*Task objective:* Return every line from the records below in which the word "sífilis" is found.
======== Raw data
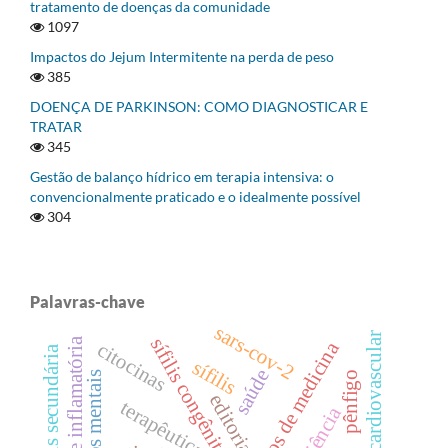
tratamento de doenças da comunidade
1097
Impactos do Jejum Intermitente na perda de peso
385
DOENÇA DE PARKINSON: COMO DIAGNOSTICAR E
TRATAR
345
Gestão de balanço hídrico em terapia intensiva: o
convencionalmente praticado e o idealmente possível
304
Palavras-chave
sars-cov-2
cardiovascular
sífilis congênita
síndrome inflamatória
acadêmicos de medicina
citocinas
sífilis secundária
sífilis
saúde
pênfigo
editorial
terapêutica
ciência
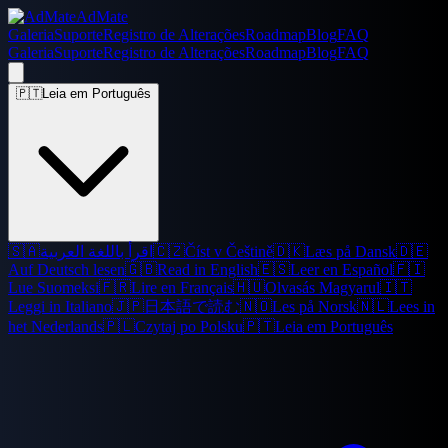
AdMate
Galeria
Suporte
Registro de Alterações
Roadmap
Blog
FAQ
Galeria
Suporte
Registro de Alterações
Roadmap
Blog
FAQ
🇵🇹
Leia em Português
🇸🇦
اقرأ باللغة العربية
🇨🇿
Číst v Češtině
🇩🇰
Læs på Dansk
🇩🇪
Auf Deutsch lesen
🇬🇧
Read in English
🇪🇸
Leer en Español
🇫🇮
Lue Suomeksi
🇫🇷
Lire en Français
🇭🇺
Olvasás Magyarul
🇮🇹
Leggi in Italiano
🇯🇵
日本語で読む
🇳🇴
Les på Norsk
🇳🇱
Lees in
het Nederlands
🇵🇱
Czytaj po Polsku
🇵🇹
Leia em Português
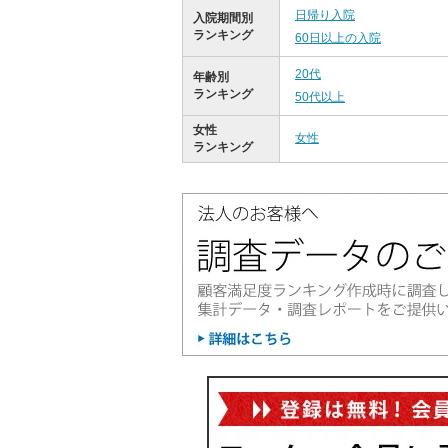
日帰り入院
入院期間別
ランキング
60日以上の入院
20代
年齢別
ランキング
50代以上
女性
女性
ランキング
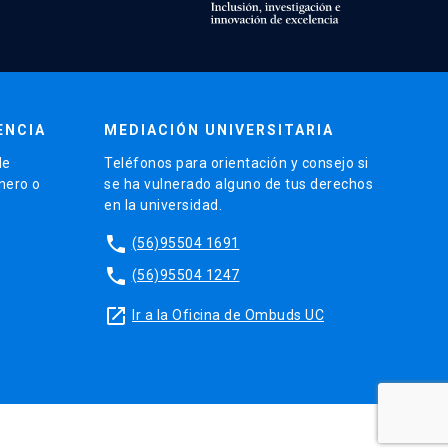
ENCIA
MEDIACIÓN UNIVERSITARIA
de
Teléfonos para orientación y consejo si
énero o
se ha vulnerado alguno de tus derechos
en la universidad.
phone
(56)95504 1691
phone
(56)95504 1247
launch
Ir a la Oficina de Ombuds UC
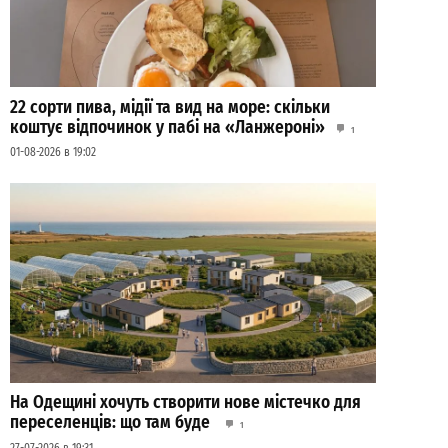
22 сорти пива, мідії та вид на море: скільки
коштує відпочинок у пабі на «Ланжероні»
1
01-08-2026 в 19:02
На Одещині хочуть створити нове містечко для
переселенців: що там буде
1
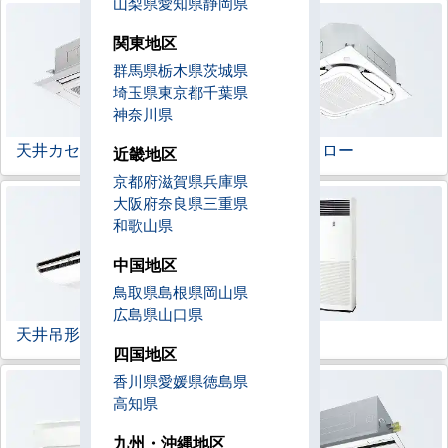
山梨県
愛知県
静岡県
関東地区
群馬県
栃木県
茨城県
埼玉県
東京都
千葉県
神奈川県
天井カセット形
4方向
ラウンドフロー
近畿地区
京都府
滋賀県
兵庫県
大阪府
奈良県
三重県
和歌山県
中国地区
鳥取県
島根県
岡山県
広島県
山口県
天井吊形
床置形
四国地区
香川県
愛媛県
徳島県
高知県
九州・沖縄地区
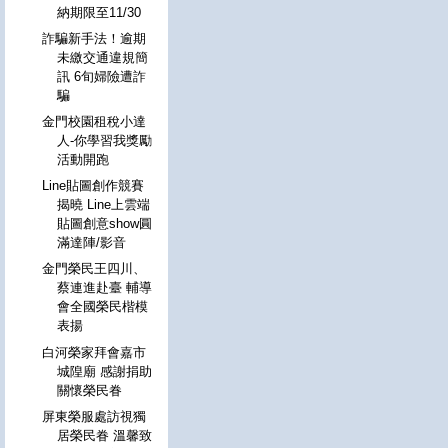
納期限至11/30
詐騙新手法！逾期
未繳交通違規簡
訊 6旬婦險遭詐
騙
金門校園租稅小達
人-你學習我獎勵
活動開跑
Line貼圖創作競賽
揭曉 Line上雲端
貼圖創意show圓
滿達陣/影音
金門榮民王四川、
蔡連進赴臺 輔導
會全國榮民楷模
表揚
白河榮家拜會嘉市
城隍廟 感謝捐助
關懷榮民眷
屏東榮服處訪視獨
居榮民眷 溫馨致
================
*Output:*
sífilis congênita
sífilis secundária
sífilis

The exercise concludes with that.